# What would...



## Autumn2005 (Apr 21, 2010)

... these mice look like?

A* B* ce/ce D* P
A* b/b ce/ce D* P

Also, what is the order of dominance in the c-locus? I know c/c is white, and ch/ch siamese, and cch/cch chinchilla, but what would a c/ce look like? And would C/ce still show signs of dilution?


----------



## SarahY (Nov 6, 2008)

c/ce is black eyed cream in the UK (black eyed bone in some other countries), C/ce wouldn't show any dilution, and A* ce/ce and A* b/b ce/ce would look like a ticked, streaky stone (UK) or beige (US).

Hope this helps you!

Sarah xxx


----------



## Autumn2005 (Apr 21, 2010)

Okay, then, would there by any noticeable difference in the looks of A* b/b ce/ce and A* ce/ce? Because I'm pretty sure TJ is one of those, and considering a couple of his most recent babies are chocolates, he must be B/b at least, maybe b/b. I guess the best way to tell is breeding him to a chocolate?


----------



## WNTMousery (Jun 2, 2010)

I think you might be confusing A/* for non-agouti when in fact A/* is agouti-based.

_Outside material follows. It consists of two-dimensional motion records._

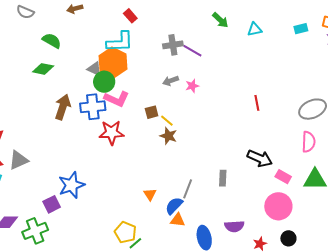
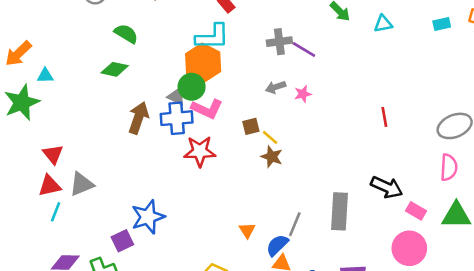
gray triangle: (94, 69) -> (176, 97), moved
gray rectangle: (223, 178) -> (340, 211), size x1.8

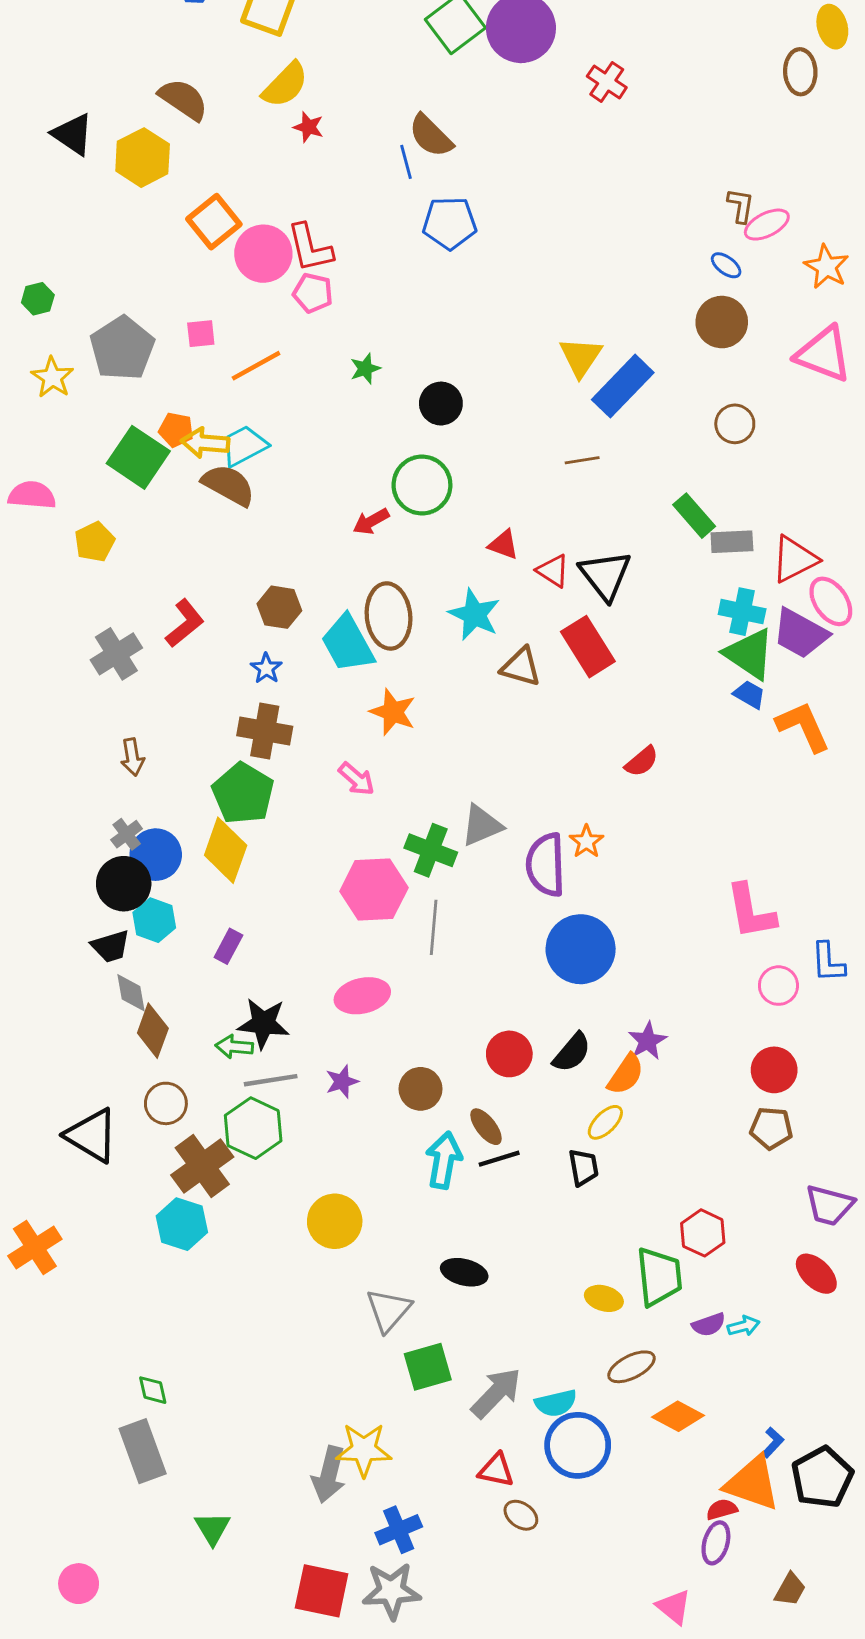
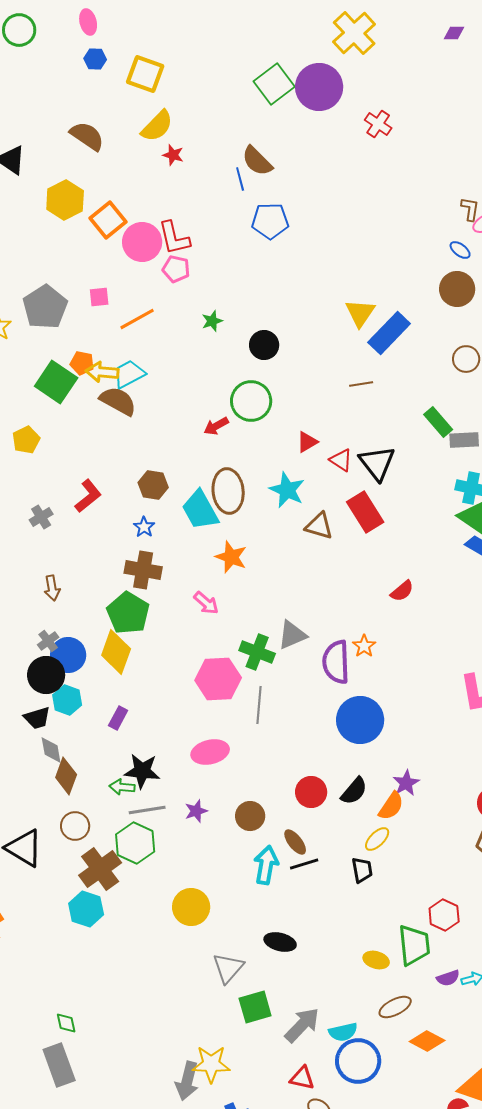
yellow hexagon: (143, 158) -> (65, 200), moved
red triangle: (503, 545) -> (307, 442), turned -50
gray cross: (116, 654) -> (41, 517), size x0.7

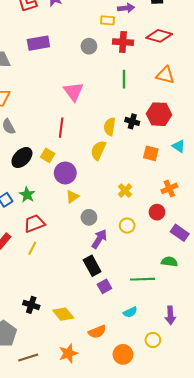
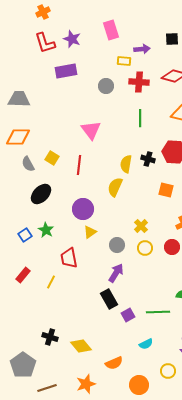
purple rectangle: (38, 43) -> (66, 71), moved
yellow square: (48, 155) -> (52, 158), moved
gray circle: (89, 217) -> (117, 245), moved
red trapezoid: (34, 223) -> (69, 258), moved, turned -80
yellow circle: (127, 226) -> (145, 248), moved
purple square: (104, 286) -> (128, 315), moved

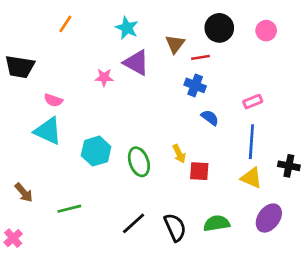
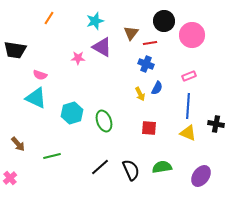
cyan star: (127, 28) -> (95, 21), turned 30
pink circle: (266, 31) -> (192, 35), moved, size x1.6
blue semicircle: (210, 118) -> (157, 88), turned 80
yellow arrow: (179, 154) -> (140, 94), moved
purple ellipse: (269, 218) -> (201, 176), moved

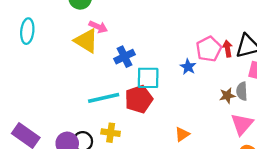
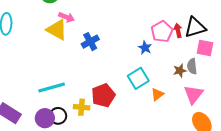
cyan square: (148, 78) -> (138, 78), moved, turned -30
cyan line: (104, 98) -> (52, 87), moved
red pentagon: (139, 99) -> (103, 95), moved
orange triangle: (182, 134) -> (157, 94), moved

Are you saying he is agouti or not? If not agouti it would be a/a ce/ce or a/a b/b ce/ce.

The chocolate generally does not change the beige (stone in UK) color much.


----------



## Autumn2005 (Apr 21, 2010)

He is agouti. I bred him to a self, and 4 of the babies are agouti. I'm just trying to figure out what kind of agouti he is.


----------



## WNTMousery (Jun 2, 2010)

Ok, just making sure. 

Can you post a picture of him? What are his parents?


----------